EXERCISE AIM: Only the lines with the string "Restaurant" are needed; return each of them from the entries below.

DATASET below:

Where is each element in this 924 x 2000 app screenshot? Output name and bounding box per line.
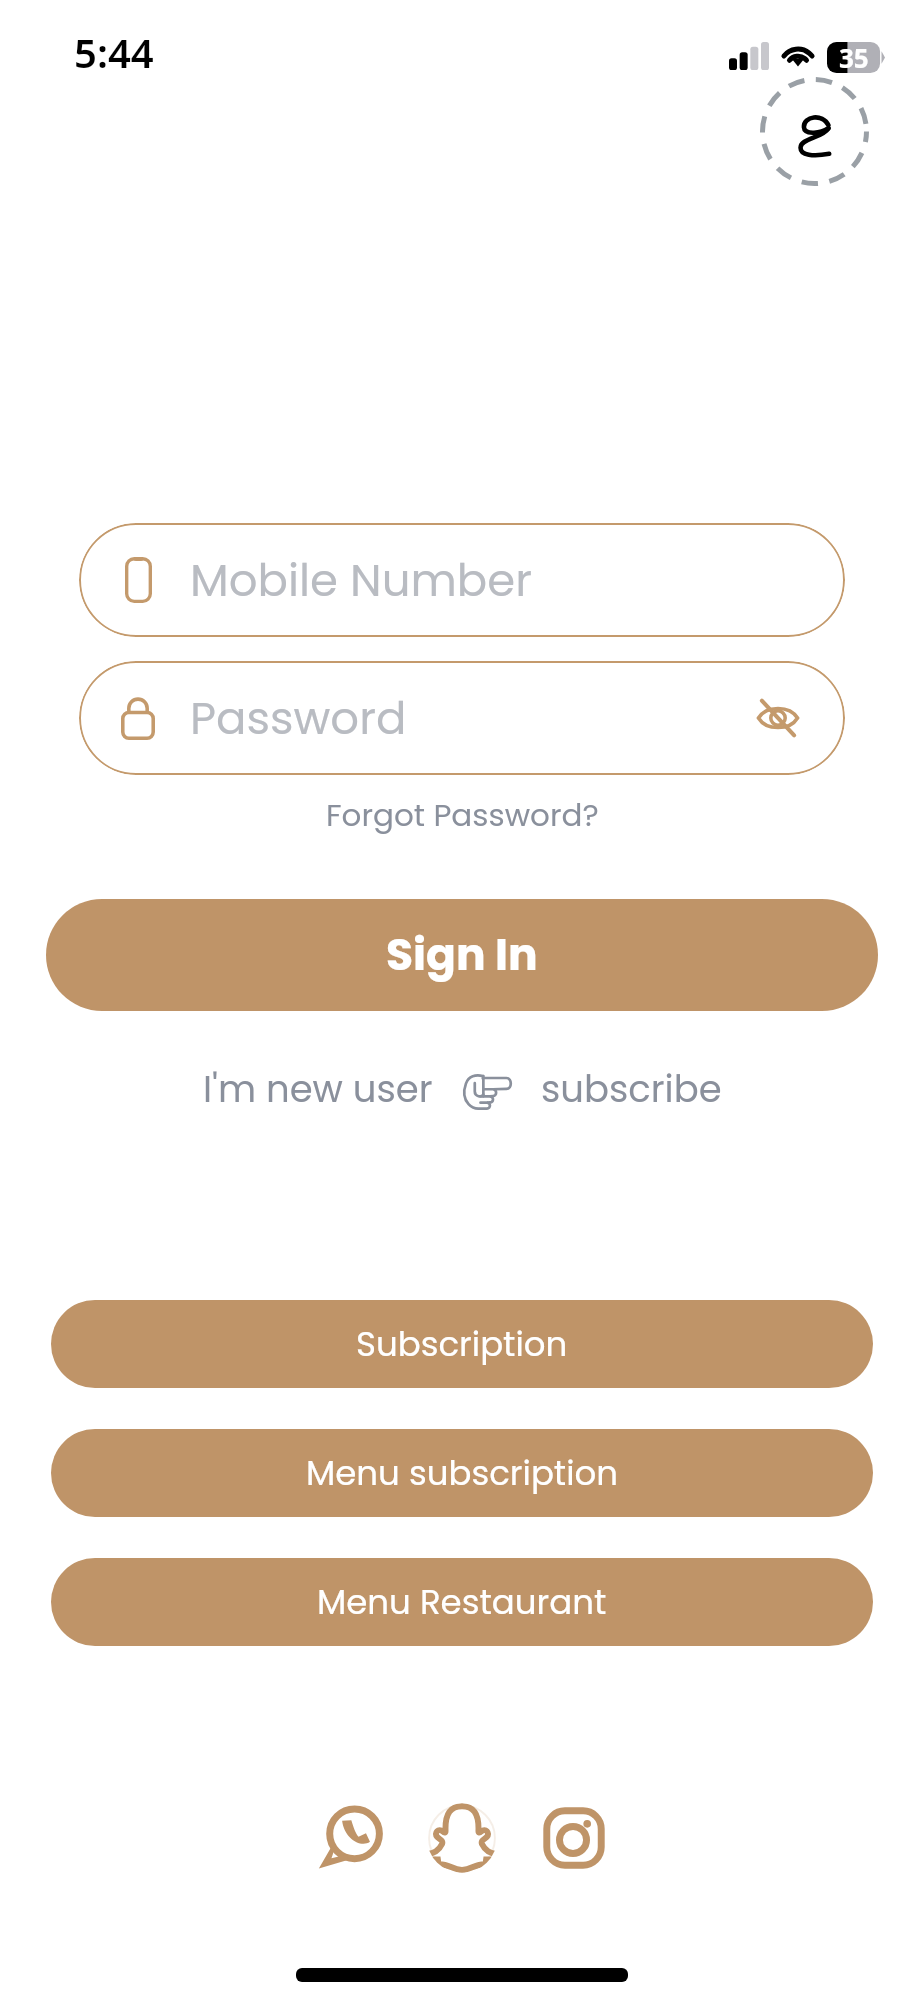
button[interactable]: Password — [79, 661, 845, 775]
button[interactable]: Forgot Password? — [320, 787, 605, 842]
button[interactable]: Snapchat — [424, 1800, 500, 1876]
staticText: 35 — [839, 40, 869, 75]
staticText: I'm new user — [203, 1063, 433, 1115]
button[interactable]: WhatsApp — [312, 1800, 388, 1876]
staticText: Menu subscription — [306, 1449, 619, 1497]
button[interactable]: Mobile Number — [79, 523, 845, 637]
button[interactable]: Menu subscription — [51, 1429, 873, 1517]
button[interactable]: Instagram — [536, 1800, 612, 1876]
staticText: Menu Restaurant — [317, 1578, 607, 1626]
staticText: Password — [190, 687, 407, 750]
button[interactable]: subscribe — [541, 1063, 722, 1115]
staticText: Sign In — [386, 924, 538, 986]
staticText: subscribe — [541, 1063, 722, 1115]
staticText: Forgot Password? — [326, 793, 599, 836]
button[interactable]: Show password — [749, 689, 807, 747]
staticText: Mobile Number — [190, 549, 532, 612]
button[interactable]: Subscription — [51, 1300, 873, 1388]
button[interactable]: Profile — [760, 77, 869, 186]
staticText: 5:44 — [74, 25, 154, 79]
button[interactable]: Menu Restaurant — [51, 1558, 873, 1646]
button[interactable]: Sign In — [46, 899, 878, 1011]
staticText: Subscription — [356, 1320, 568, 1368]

End of DATASET.

WRITTEN ANSWER:
staticText: Menu Restaurant — [317, 1578, 607, 1626]
button[interactable]: Menu Restaurant — [51, 1558, 873, 1646]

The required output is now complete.